Questa soluzione si espone, però, a due ordini di problemi. Innanzitutto, pare soggetta a una variante della nota obiezione di John Rawls all’utilitarismo di considerare gli individui come “contenitori di utilità”; l’utilitarismo, come come ha ben mostrato Ferraro, è stato spesso evocato a sproposito in questo dibattito e ingiustamente accusato di ogni nefandezza, ma mi sembra che almeno questa critica resti in piedi, cioè che gli individui, in questa prospettiva, verrebbero trasformati in “contenitori di anni” e il valore di ciascuno sarebbe definito dal numero di anni che potenzialmente ancora avrà da vivere. Inoltre, dato che, come è noto, le aspettative di vita tra uomo e donna sono sensibilmente diverse, un approccio che puntasse a massimizzare gli anni di vita salvati dovrebbe dare sempre la precedenza alle donne; ma accetteremmo anche questa implicazione sessista – seppur, per una volta, a svantaggio degli uomini – del criterio del maggior numero di anni salvati?
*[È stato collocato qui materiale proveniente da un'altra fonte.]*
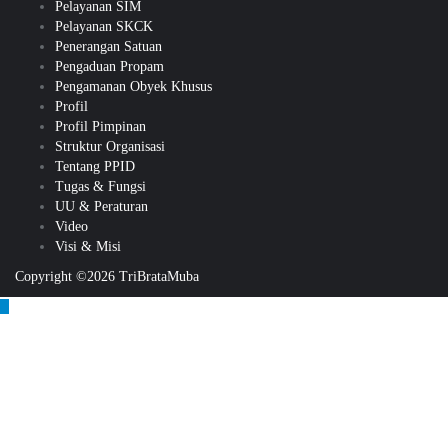
Pelayanan SIM
Pelayanan SKCK
Penerangan Satuan
Pengaduan Propam
Pengamanan Obyek Khusus
Profil
Profil Pimpinan
Struktur Organisasi
Tentang PPID
Tugas & Fungsi
UU & Peraturan
Video
Visi & Misi
Copyright ©2026 TriBrataMuba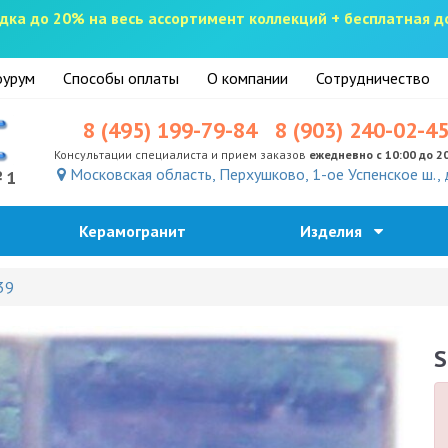
скидка до 20% на весь ассортимент коллекций + бесплатная 
урум
Способы оплаты
О компании
Сотрудничество
8 (495) 199-79-84
8 (903) 240-02-4
Консультации специалиста и прием заказов
ежедневно с 10:00 до 2
Московская область, Перхушково, 1-ое Успенское ш., 
№1
Керамогранит
Изделия
39
S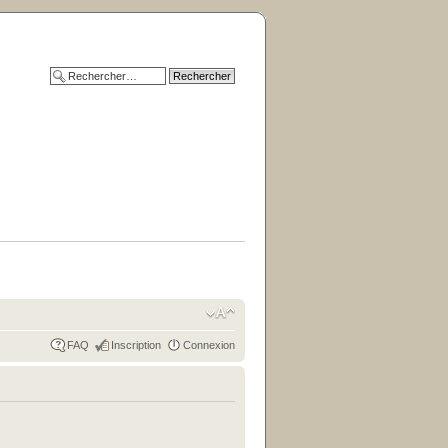
FAQ
Inscription
Connexion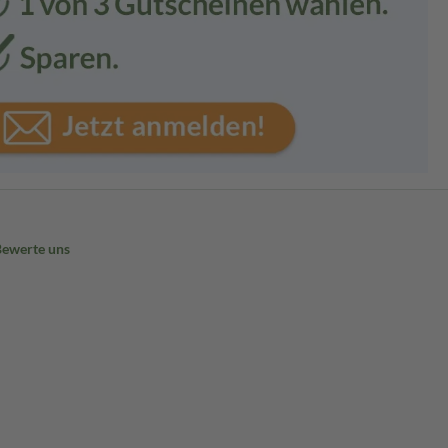
Bewerte uns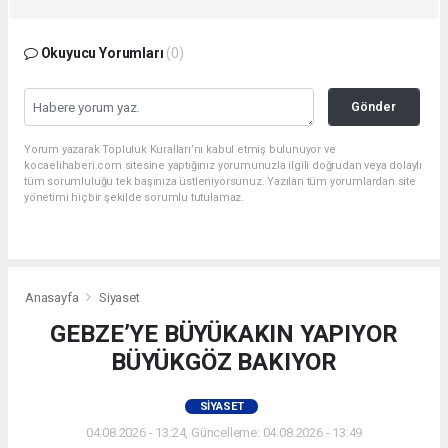
Okuyucu Yorumları
(0)
Gönder
Yorum yazarak Topluluk Kuralları’nı kabul etmiş bulunuyor ve
kocaelihaberi.com sitesine yaptığınız yorumunuzla ilgili doğrudan veya dolaylı
tüm sorumluluğu tek başınıza üstleniyorsunuz. Yazılan tüm yorumlardan site
yönetimi hiçbir şekilde sorumlu tutulamaz.
Anasayfa
Siyaset
GEBZE’YE BÜYÜKAKIN YAPIYOR
BÜYÜKGÖZ BAKIYOR
SIYASET
04.08.2026 - 13:24, Güncelleme: 04.08.2026 - 13:49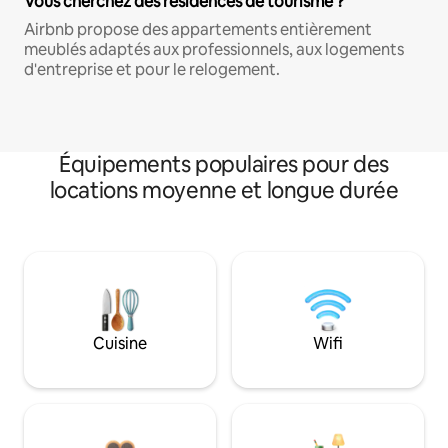
Vous cherchez des résidences de tourisme ?
Airbnb propose des appartements entièrement
meublés adaptés aux professionnels, aux logements
d'entreprise et pour le relogement.
Équipements populaires pour des
locations moyenne et longue durée
Cuisine
Wifi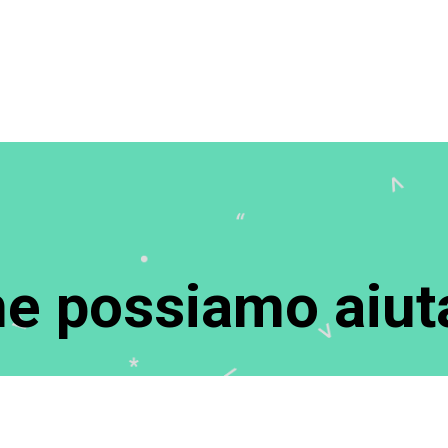
e possiamo aiuta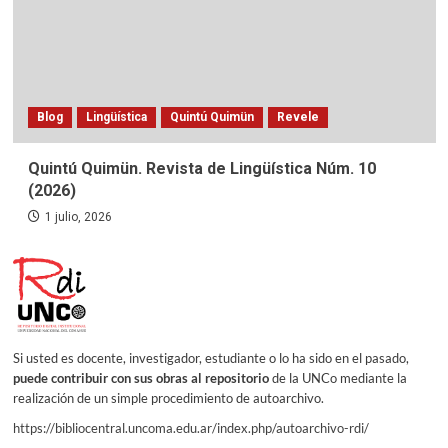
Blog
Lingüística
Quintú Quimün
Revele
Quintú Quimün. Revista de Lingüística Núm. 10
(2026)
1 julio, 2026
Si usted es docente, investigador, estudiante o lo ha sido en el pasado,
puede contribuir con sus obras al repositorio
de la UNCo mediante la
realización de un simple procedimiento de autoarchivo.
https://bibliocentral.uncoma.edu.ar/index.php/autoarchivo-rdi/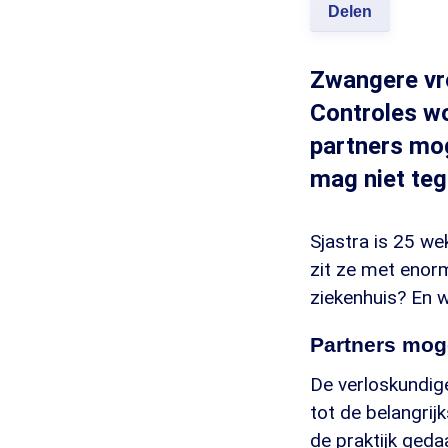
Delen
Zwangere vr
Controles wo
partners mo
mag niet teg
Sjastra is 25 w
zit ze met enorm
ziekenhuis? En w
Partners mog
De verloskundig
tot de belangrij
de praktijk ged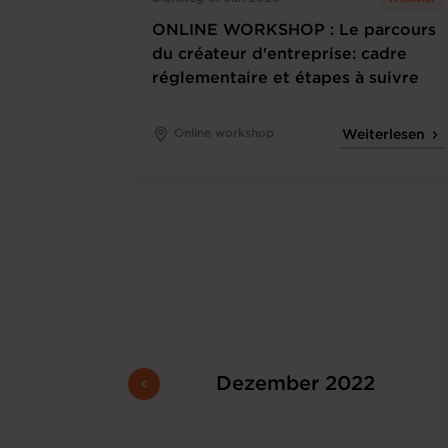
ONLINE WORKSHOP : Le parcours
du créateur d'entreprise: cadre
réglementaire et étapes à suivre
Online workshop
Weiterlesen
Dezember 2022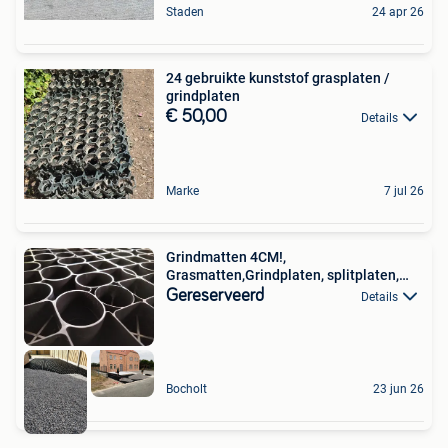
Staden
24 apr 26
24 gebruikte kunststof grasplaten /
grindplaten
€ 50,00
Details
Marke
7 jul 26
Grindmatten 4CM!,
Grasmatten,Grindplaten, splitplaten,
HDPE
Gereserveerd
Details
Bocholt
23 jun 26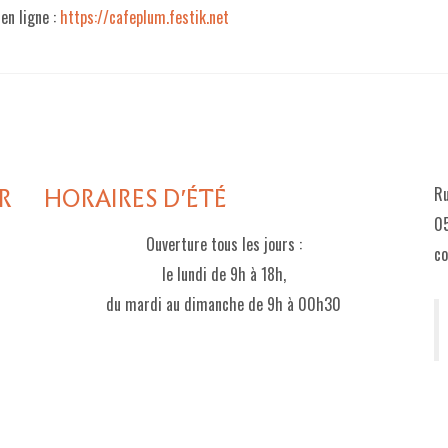
en ligne :
https://cafeplum.festik.net
R
HORAIRES D'ÉTÉ
Ru
05
Ouverture tous les jours :
c
le lundi de 9h à 18h,
du mardi au dimanche de 9h à 00h30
Per evitare queste obiezioni si potrebbe cercare allora di fondare il criterio del “più anni di vita salvati” sull’idea che a tutti, nel limite del possibile, spetta poter vivere un certo numero di anni e, in presenza di una situazione in cui occorre fare delle scelte, va privilegiato chi ha più anni davanti a sé per raggiungere quel numero; o, per dirla altrimenti, non ci devono essere sperequazioni nel numero di anni da vivere, per cui chi ha vissuto di più deve lasciare spazio a chi sin qui ha vissuto di meno. In questo modo, però, non viene considerato l’aspetto diacronico della faccenda: se è vero che oggi chi ha cinquant’anni ha vissuto venti anni in meno rispetto a chi ne ha settanta, ma, se si dà al cinquantenne il posto letto, è altrettanto vero che tra trent’anni potrà essere quest’ultimo ad avere accumulato dieci anni di vita in più rispetto al settantenne cui il posto letto viene ora negato. In breve: per risolvere una sperequazione oggi ne creiamo, almeno potenzialmente, un’altra, a parti invertite, che si manifesterà domani.
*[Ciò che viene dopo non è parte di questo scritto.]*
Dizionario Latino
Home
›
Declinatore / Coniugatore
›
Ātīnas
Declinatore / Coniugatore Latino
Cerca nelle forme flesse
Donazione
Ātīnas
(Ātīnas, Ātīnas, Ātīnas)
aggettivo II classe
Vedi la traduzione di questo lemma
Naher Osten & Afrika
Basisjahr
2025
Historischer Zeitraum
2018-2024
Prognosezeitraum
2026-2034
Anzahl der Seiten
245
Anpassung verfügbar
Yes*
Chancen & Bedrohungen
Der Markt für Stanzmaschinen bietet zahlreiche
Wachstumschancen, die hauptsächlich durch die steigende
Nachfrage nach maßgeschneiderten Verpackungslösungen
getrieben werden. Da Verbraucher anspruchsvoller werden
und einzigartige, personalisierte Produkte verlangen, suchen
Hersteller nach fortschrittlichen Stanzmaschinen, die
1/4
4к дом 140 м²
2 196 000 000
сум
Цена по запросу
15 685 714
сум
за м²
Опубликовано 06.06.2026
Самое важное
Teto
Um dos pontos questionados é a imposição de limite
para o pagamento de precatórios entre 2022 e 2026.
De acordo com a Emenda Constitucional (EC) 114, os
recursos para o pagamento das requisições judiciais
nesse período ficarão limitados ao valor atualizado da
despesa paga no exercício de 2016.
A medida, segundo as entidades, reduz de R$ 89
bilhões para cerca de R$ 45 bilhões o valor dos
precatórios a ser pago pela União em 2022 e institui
So bene, naturalmente, che questo tipo di analisi sconta un problema di astrazione: stiamo ipotizzando che ci siano due persone di età diversa, ma con le stesse chance di sopravvivenza, in concorrenza per un unico posto letto in terapia intensiva, laddove le situazioni concrete hanno dei livelli di complessità maggiori. Ma il pensiero etico astratto serve proprio a questo: a definire una cornice di ragionamento che possa fissare criteri utili a guidare le scelte nei casi concreti e a sottoporre a scrutinio critico tali criteri. Il documento Siaarti è anche un invito a questo e la speranza è che la bioetica italiana lo sappia raccogliere.